Columbia mayor announces Pedestrian Safety Task Force
COLUMBIA - Four pedestrians have died and four have been injured in Columbia since October 2014. In response to the uptick in accidents, Columbia Mayor Bob McDavid has implemented a task force to get those numbers down.
At a news conference Friday morning, Ward 1 city councilman Clyde Ruffin explained why he's involved with the task force and why the initiative is important to him.
"Many of the pedestrian injuries have occurred in or near the ward 1 boundaries," Ruffin said. "That sends a resounding message that something must be done."
Councilman Ian Thomas and Columbia Pedestrian and Bicycle Commission chair Brant Kassel will also lead the task force alongside Mayor Bob McDavid. The task force will meet for between 6 and 12 months to address the issues.
Thomas said there are four main goals of the task force, what it calls the "Four E's." The task force will evaluate what issues are causing these pedestrian accidents, educate the public on pedestrian safety, enforce pedestrian responsibility on the roads and engineer safer streets in the city.
"What's really important is that the community understands that city officials are not standing by and looking the other way as nine people are injured or killed in serious pedestrian collisions," Thomas said.
At the news conference, McDavid talked about upgrades to certain crosswalks, including the flashing crosswalk near Columbia College. McDavid said many people, especially if they are not from Columbia, don't know they need to stop there.
Columbia College student and staff member Bryan Pitman said he crosses that crosswalk everyday, and he's experienced problems with drivers.

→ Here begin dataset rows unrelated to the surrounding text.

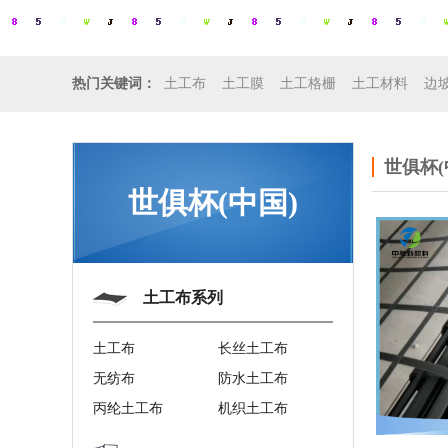
土工布
土工膜
土工格栅
土工材料
边
热门关键词：
世俱杯(
世俱杯(中国)
土工布系列
土工布
长丝土工布
无纺布
防水土工布
丙纶土工布
机织土工布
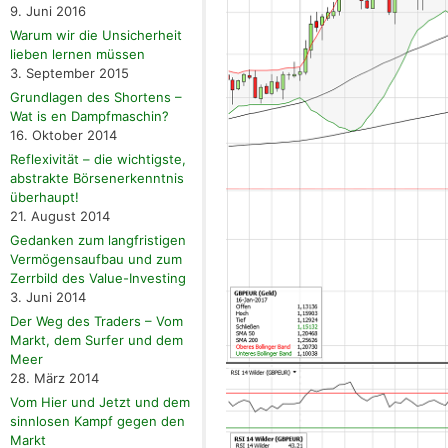
9. Juni 2016
Warum wir die Unsicherheit
lieben lernen müssen
3. September 2015
Grundlagen des Shortens –
Wat is en Dampfmaschin?
16. Oktober 2014
Reflexivität – die wichtigste,
abstrakte Börsenerkenntnis
überhaupt!
21. August 2014
Gedanken zum langfristigen
Vermögensaufbau und zum
Zerrbild des Value-Investing
3. Juni 2014
Der Weg des Traders – Vom
Markt, dem Surfer und dem
Meer
28. März 2014
Vom Hier und Jetzt und dem
sinnlosen Kampf gegen den
Markt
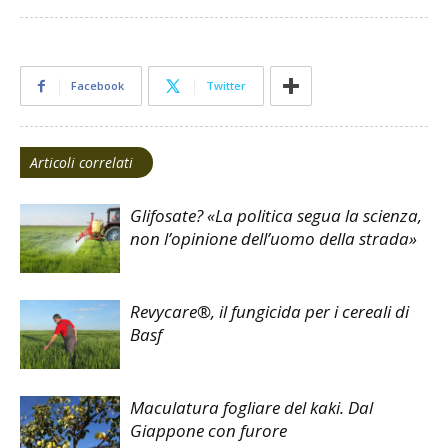
Facebook
Twitter
Articoli correlati
Glifosate? «La politica segua la scienza,
non l’opinione dell’uomo della strada»
Revycare®, il fungicida per i cereali di
Basf
Maculatura fogliare del kaki. Dal
Giappone con furore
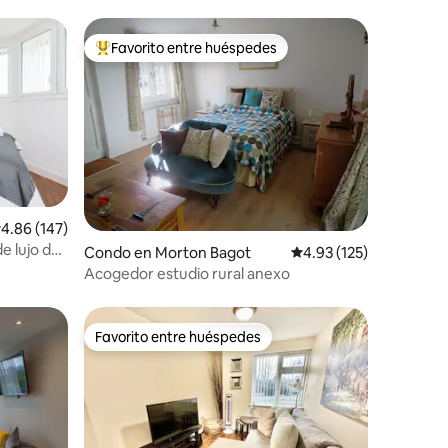
Favorito entre huéspedes
Favorito entre huéspedes preferido
alificación promedio: 4.86 de 5, 147 reseñas
4.86 (147)
e lujo de
Condo en Morton Bagot
Calificación promedio: 
4.93 (125)
Acogedor estudio rural anexo
Favorito entre huéspedes
Favorito entre huéspedes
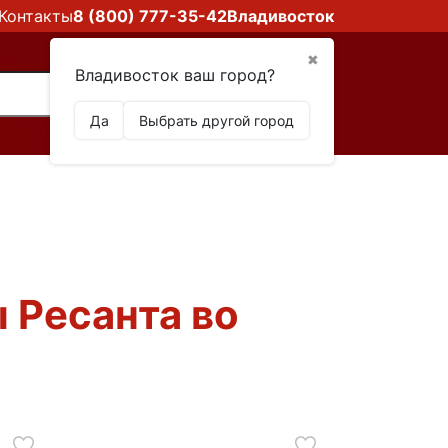
Контакты
8 (800) 777-35-42
Владивосток
✖
Владивосток ваш город?
Да
Выбрать другой город
 Ресанта во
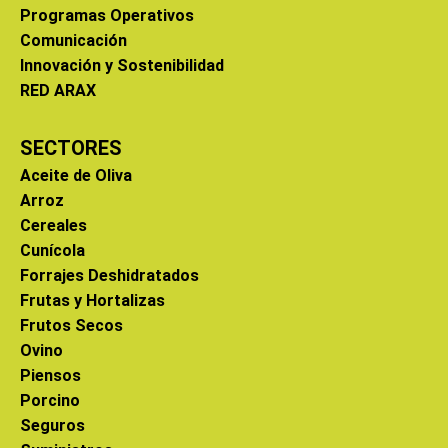
Programas Operativos
Comunicación
Innovación y Sostenibilidad
RED ARAX
SECTORES
Aceite de Oliva
Arroz
Cereales
Cunícola
Forrajes Deshidratados
Frutas y Hortalizas
Frutos Secos
Ovino
Piensos
Porcino
Seguros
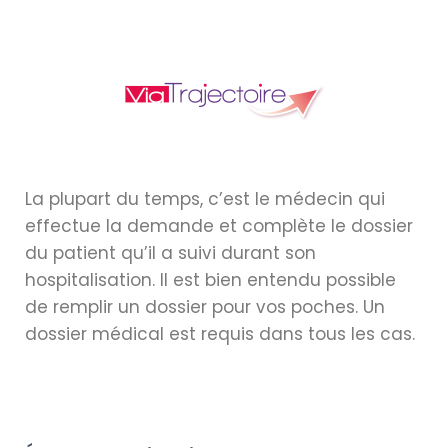
La plupart du temps, c’est le médecin qui
effectue la demande et complète le dossier
du patient qu’il a suivi durant son
hospitalisation. Il est bien entendu possible
de remplir un dossier pour vos poches. Un
dossier médical est requis dans tous les cas.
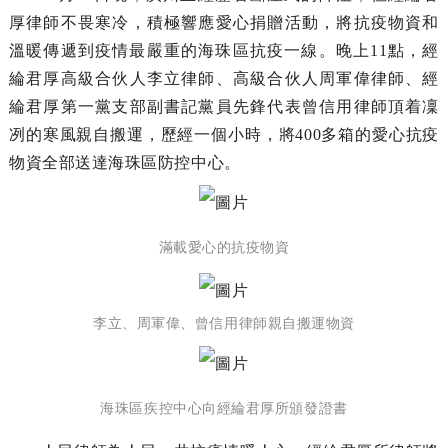
厚律師不畏寒冷，積極響應愛心捐贈活動，將抗疫物資和
溫暖傳遞到疫情最嚴重的海珠區抗疫一線。晚上11點，經
綸君厚高級合伙人李立律師、高級合伙人周軍偉律師、經
綸君厚第一黨支部副書記黨員先鋒代表曾信用律師頂着凜
冽的寒風親自搬運，歷經一個小時，將400多箱的愛心抗疫
物資全部送達海珠區防控中心。
滿載愛心的抗疫物資
李立、周軍偉、曾信用律師親自搬運物資
海珠區疾控中心向經綸君厚所頒發證書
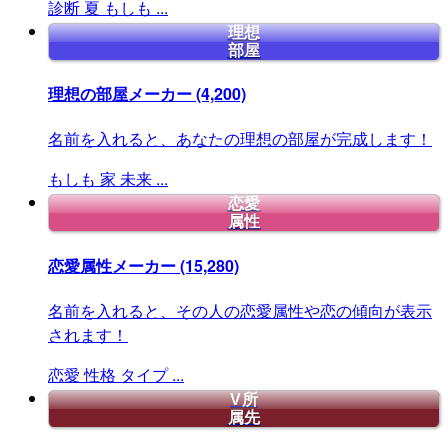
診断
夏
もしも
...
理想
部屋
理想の部屋メーカー
(4,200)
名前を入れると、あなたの理想の部屋が完成します！
もしも
家
未来
...
恋愛
属性
恋愛属性メーカー
(15,280)
名前を入れると、その人の恋愛属性や恋の傾向が表示
されます！
恋愛
性格
タイプ
...
V所
属先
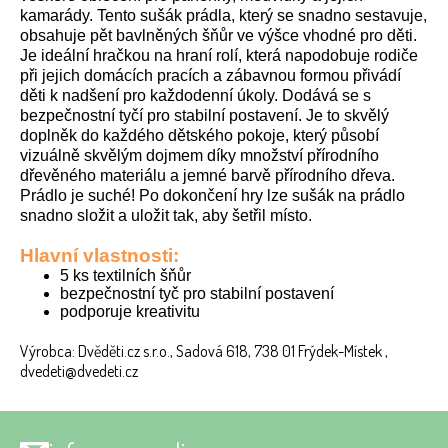
kamarády. Tento sušák prádla, který se snadno sestavuje,
obsahuje pět bavlněných šňůr ve výšce vhodné pro děti.
Je ideální hračkou na hraní rolí, která napodobuje rodiče
při jejich domácích pracích a zábavnou formou přivádí
děti k nadšení pro každodenní úkoly. Dodává se s
bezpečnostní tyčí pro stabilní postavení. Je to skvělý
doplněk do každého dětského pokoje, který působí
vizuálně skvělým dojmem díky množství přírodního
dřevěného materiálu a jemné barvě přírodního dřeva.
Prádlo je suché! Po dokončení hry lze sušák na prádlo
snadno složit a uložit tak, aby šetřil místo.
Hlavní vlastnosti:
5 ks textilních šňůr
bezpečnostní tyč pro stabilní postavení
podporuje kreativitu
Výrobca: Dvěděti.cz s.r.o., Sadová 618, 738 01 Frýdek-Místek ,
dvedeti@dvedeti.cz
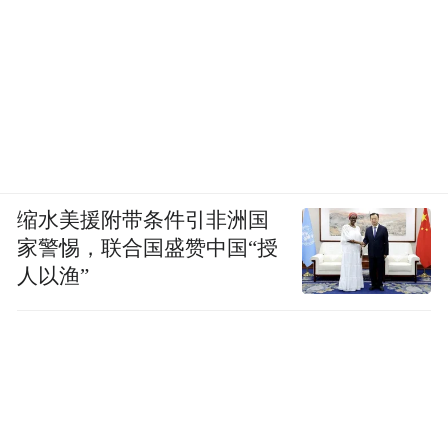
缩水美援附带条件引非洲国
家警惕，联合国盛赞中国“授
人以渔”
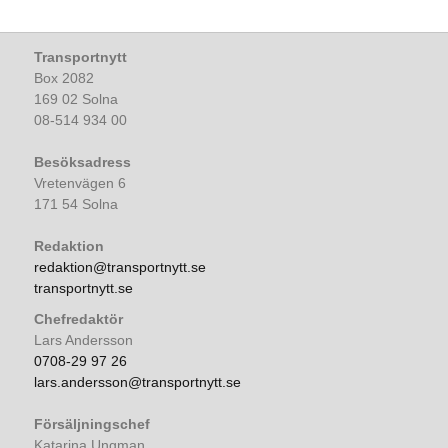
Transportnytt
Box 2082
169 02 Solna
08-514 934 00
Besöksadress
Vretenvägen 6
171 54 Solna
Redaktion
redaktion@transportnytt.se
transportnytt.se
Chefredaktör
Lars Andersson
0708-29 97 26
lars.andersson@transportnytt.se
Försäljningschef
Katarina Ungman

"I've had cars that, as soon as we step off the curb, they still pass us," Pitman said.
Local pedestrian activist and volunteer Bob Alder hopes the task force does more to making walking easier in Columbia.
"There are large gaps in the sidewalk network," Alder said. "Places where there are maybe no sidewalks or where the sidewalks are in very poor condition, and in many of those places it's where there are many pedestrians."
The task force is expected to have about 15-17 members, and will report its findings and recommendations to the city council.